━━━ Data supplied
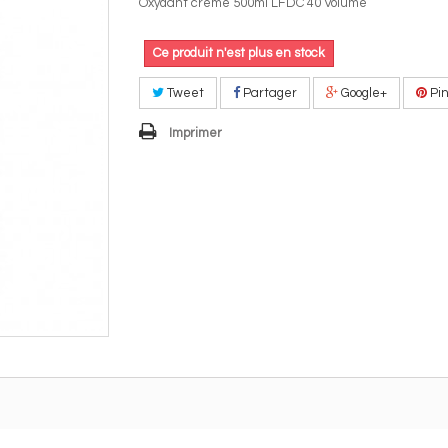
Oxydant crème 500ml LFDC 40 Volume
Ce produit n'est plus en stock
Tweet
Partager
Google+
Pin
Imprimer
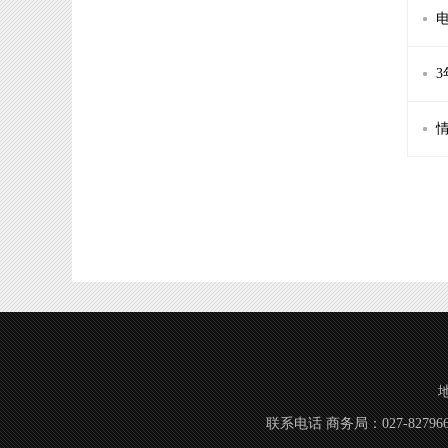
3
联系电话 商务局：027-8279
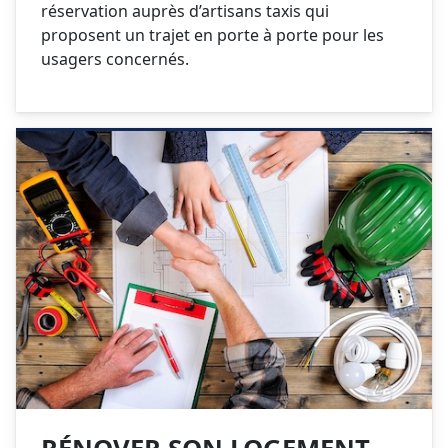
réservation auprès d’artisans taxis qui
proposent un trajet en porte à porte pour les
usagers concernés.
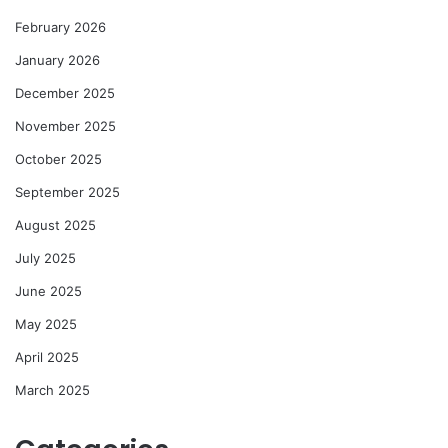
February 2026
January 2026
December 2025
November 2025
October 2025
September 2025
August 2025
July 2025
June 2025
May 2025
April 2025
March 2025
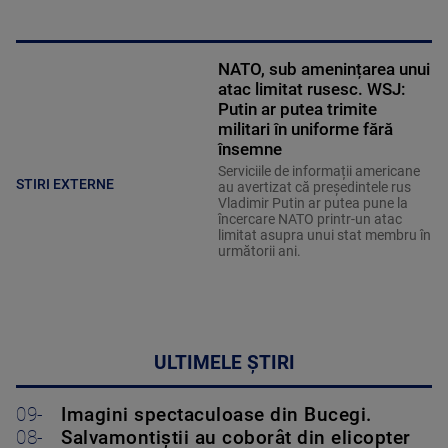
NATO, sub amenințarea unui
atac limitat rusesc. WSJ:
Putin ar putea trimite
militari în uniforme fără
însemne
Serviciile de informații americane
STIRI EXTERNE
au avertizat că președintele rus
Vladimir Putin ar putea pune la
încercare NATO printr-un atac
limitat asupra unui stat membru în
următorii ani.
ULTIMELE ȘTIRI
09-
Imagini spectaculoase din Bucegi.
08-
Salvamontiștii au coborât din elicopter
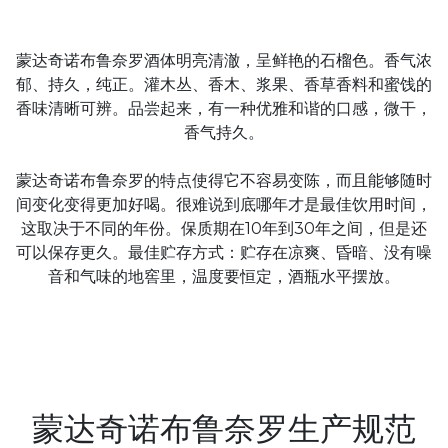
蒙达奇诺布鲁奈罗酒体明亮清澈，呈鲜艳的石榴色。香气浓
郁、持久，纯正。灌木丛、香木、浆果、香草香料和蜜饯的
香味清晰可辨。品尝起来，有一种优雅和谐的口感，微干，
香气持久。
蒙达奇诺布鲁奈罗的特点使得它不容易变陈，而且能够随时
间变化变得更加好喝。很难说到底哪年才是最佳饮用时间，
这取决于不同的年份。保质期在10年到30年之间，但是还
可以保存更久。最佳贮存方式：贮存在凉爽、昏暗、没有噪
音和气味的地窖里，温度要恒定，酒瓶水平摆放。
蒙达奇诺布鲁奈罗生产规范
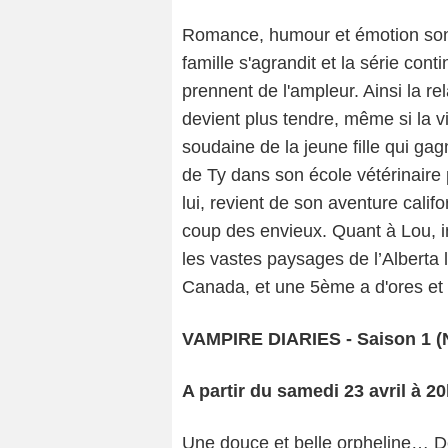
Romance, humour et émotion son
famille s'agrandit et la série co
prennent de l'ampleur. Ainsi la r
devient plus tendre, même si la v
soudaine de la jeune fille qui ga
de Ty dans son école vétérinaire 
lui, revient de son aventure califo
coup des envieux. Quant à Lou, in
les vastes paysages de l’Alberta 
Canada, et une 5ème a d'ores e
VAMPIRE DIARIES - Saison 1 (
A partir du samedi 23 avril à 2
Une douce et belle orpheline… 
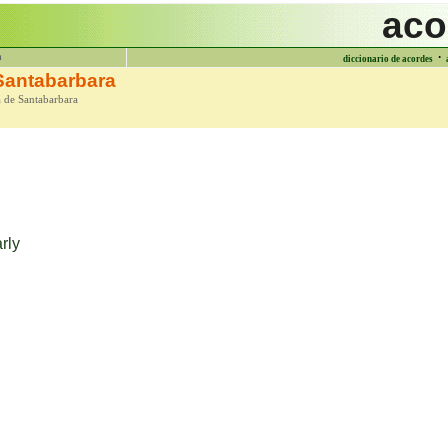
aco
·
a
diccionario de acordes
Santabarbara
a de Santabarbara
rly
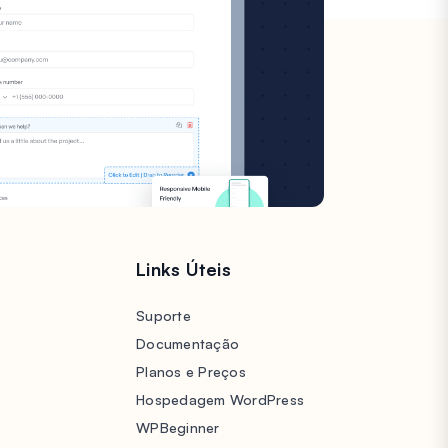
s
Links Úteis
Suporte
Documentação
Planos e Preços
Hospedagem WordPress
WPBeginner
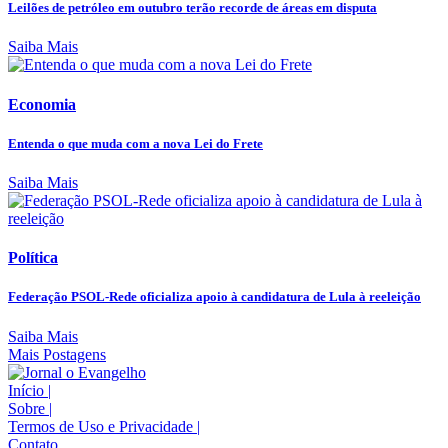
Leilões de petróleo em outubro terão recorde de áreas em disputa
Saiba Mais
Economia
Entenda o que muda com a nova Lei do Frete
Saiba Mais
Política
Federação PSOL-Rede oficializa apoio à candidatura de Lula à reeleição
Saiba Mais
Mais Postagens
Início
|
Sobre
|
Termos de Uso e Privacidade
|
Contato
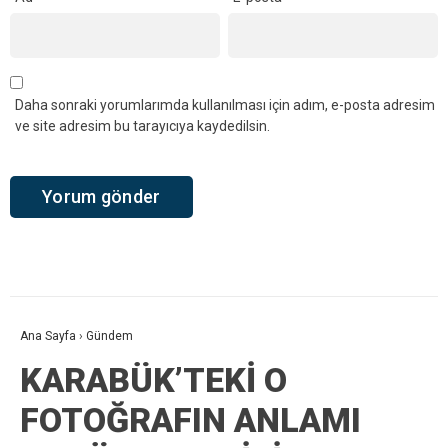
Daha sonraki yorumlarımda kullanılması için adım, e-posta adresim
ve site adresim bu tarayıcıya kaydedilsin.
Ana Sayfa
›
Gündem
KARABÜK’TEKİ O
FOTOĞRAFIN ANLAMI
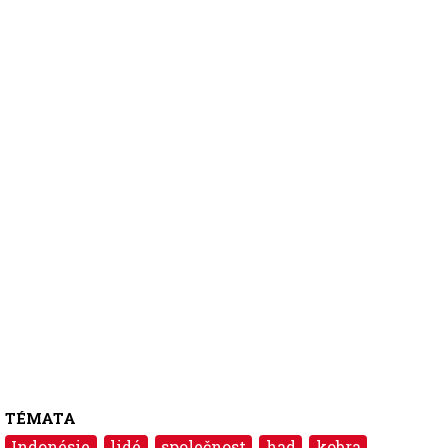
TÉMATA
Indonésie
lidé
společnost
had
kobra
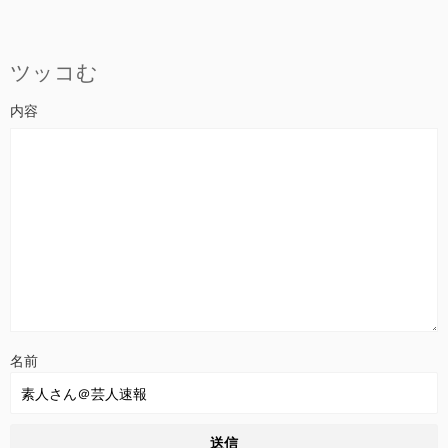
ツッコむ
名前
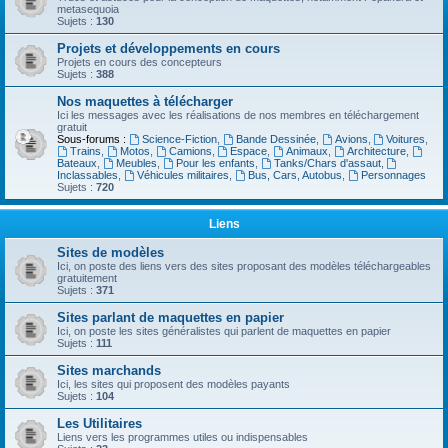
metasequoia
Sujets :
130
Projets et développements en cours
Projets en cours des concepteurs
Sujets :
388
Nos maquettes à télécharger
Ici les messages avec les réalisations de nos membres en téléchargement
gratuit
Sous-forums :
Science-Fiction
,
Bande Dessinée
,
Avions
,
Voitures
,
Trains
,
Motos
,
Camions
,
Espace
,
Animaux
,
Architecture
,
Bateaux
,
Meubles
,
Pour les enfants
,
Tanks/Chars d'assaut
,
Inclassables
,
Véhicules militaires
,
Bus, Cars, Autobus
,
Personnages
Sujets :
720
Liens
Sites de modèles
Ici, on poste des liens vers des sites proposant des modèles téléchargeables
gratuitement
Sujets :
371
Sites parlant de maquettes en papier
Ici, on poste les sites généralistes qui parlent de maquettes en papier
Sujets :
111
Sites marchands
Ici, les sites qui proposent des modèles payants
Sujets :
104
Les Utilitaires
Liens vers les programmes utiles ou indispensables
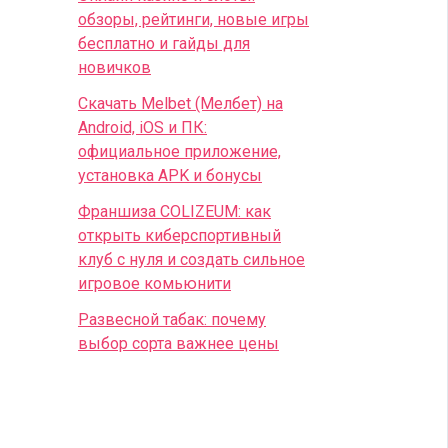
обзоры, рейтинги, новые игры
бесплатно и гайды для
новичков
Скачать Melbet (Мелбет) на
Android, iOS и ПК:
официальное приложение,
установка APK и бонусы
Франшиза COLIZEUM: как
открыть киберспортивный
клуб с нуля и создать сильное
игровое комьюнити
Развесной табак: почему
выбор сорта важнее цены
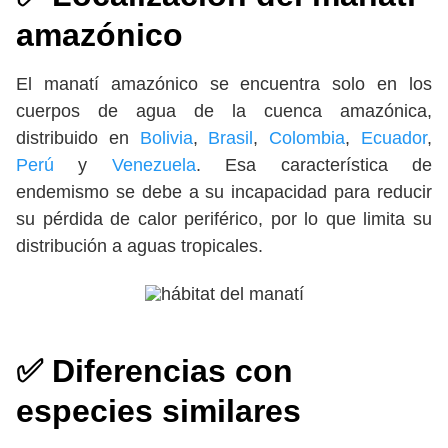
amazónico
El manatí amazónico se encuentra solo en los
cuerpos de agua de la cuenca amazónica,
distribuido en
Bolivia
,
Brasil
,
Colombia
,
Ecuador
,
Perú
y
Venezuela
. Esa característica de
endemismo se debe a su incapacidad para reducir
su pérdida de calor periférico, por lo que limita su
distribución a aguas tropicales.
✅ Diferencias con
especies similares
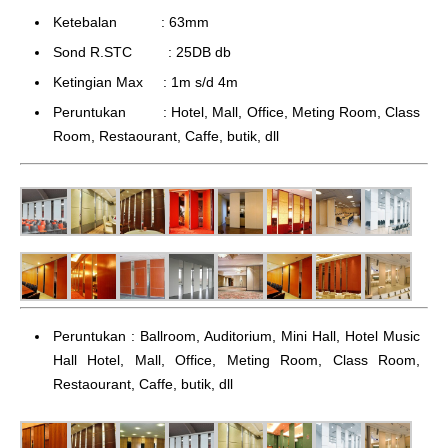
Ketebalan : 63mm
Sond R.STC : 25DB db
Ketingian Max : 1m s/d 4m
Peruntukan : Hotel, Mall, Office, Meting Room, Class
Room, Restaourant, Caffe, butik, dll
Peruntukan : Ballroom, Auditorium, Mini Hall, Hotel Music
Hall Hotel, Mall, Office, Meting Room, Class Room,
Restaourant, Caffe, butik, dll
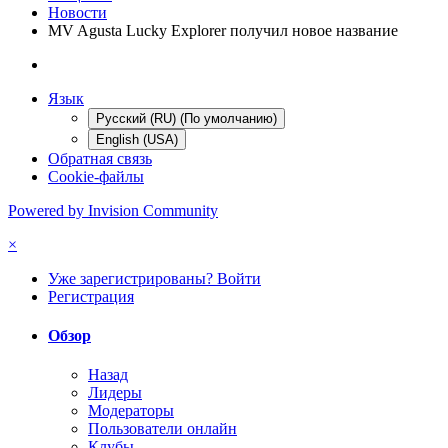
Новости
MV Agusta Lucky Explorer получил новое название
Язык
Русский (RU) (По умолчанию)
English (USA)
Обратная связь
Cookie-файлы
Powered by Invision Community
×
Уже зарегистрированы? Войти
Регистрация
Обзор
Назад
Лидеры
Модераторы
Пользователи онлайн
Клубы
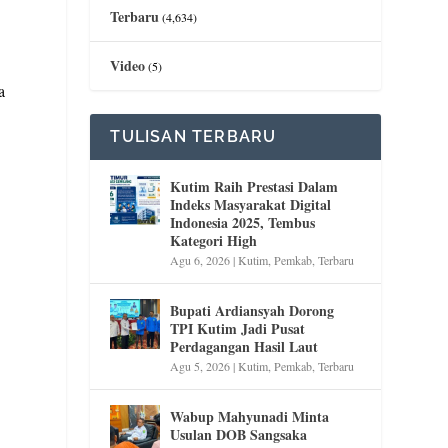
Terbaru
(4,634)
Video
(5)
a
TULISAN TERBARU
Kutim Raih Prestasi Dalam
Indeks Masyarakat Digital
Indonesia 2025, Tembus
Kategori High
Agu 6, 2026
|
Kutim
,
Pemkab
,
Terbaru
Bupati Ardiansyah Dorong
TPI Kutim Jadi Pusat
Perdagangan Hasil Laut
Agu 5, 2026
|
Kutim
,
Pemkab
,
Terbaru
Wabup Mahyunadi Minta
Usulan DOB Sangsaka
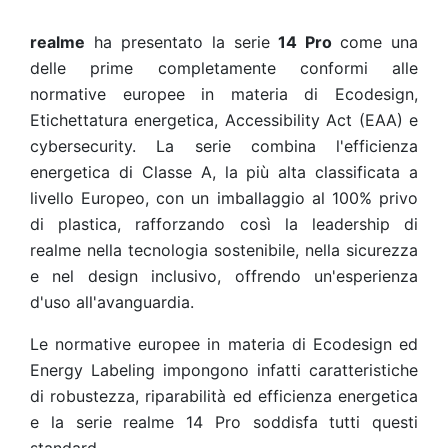
realme
ha presentato la serie
14 Pro
come una
delle prime completamente conformi alle
normative europee in materia di Ecodesign,
Etichettatura energetica, Accessibility Act (EAA) e
cybersecurity. La serie combina l'efficienza
energetica di Classe A, la più alta classificata a
livello Europeo, con un imballaggio al 100% privo
di plastica, rafforzando così la leadership di
realme nella tecnologia sostenibile, nella sicurezza
e nel design inclusivo, offrendo un'esperienza
d'uso all'avanguardia.
Le normative europee in materia di Ecodesign ed
Energy Labeling impongono infatti caratteristiche
di robustezza, riparabilità ed efficienza energetica
e la serie realme 14 Pro soddisfa tutti questi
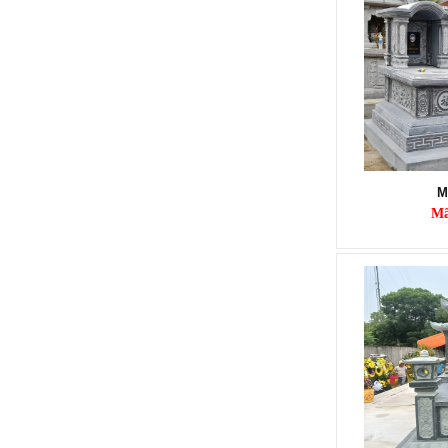
MỘ ĐÁ TRẮNG MÁI VÒM
Mã SP: MMMĐ 08
M
18.000.000 đ
Mã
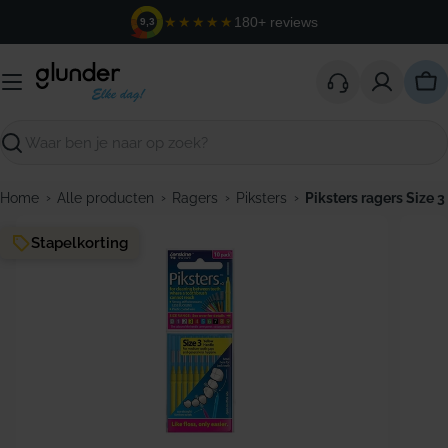
Ga
★★★★★
180+ reviews
9,3
naar
de
inhoud
Win
Zoeken
›
›
›
›
Home
Alle producten
Ragers
Piksters
Piksters ragers Size 3
Stapelkorting
Open media 0 in modaal venster
Open m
━━━━━━
## Directions for this task
Search the records for the word "butik" and return every line that holds it.

## Exercise result
Room, Restaourant, Caffe, butik, dll
Restaourant, Caffe, butik, dll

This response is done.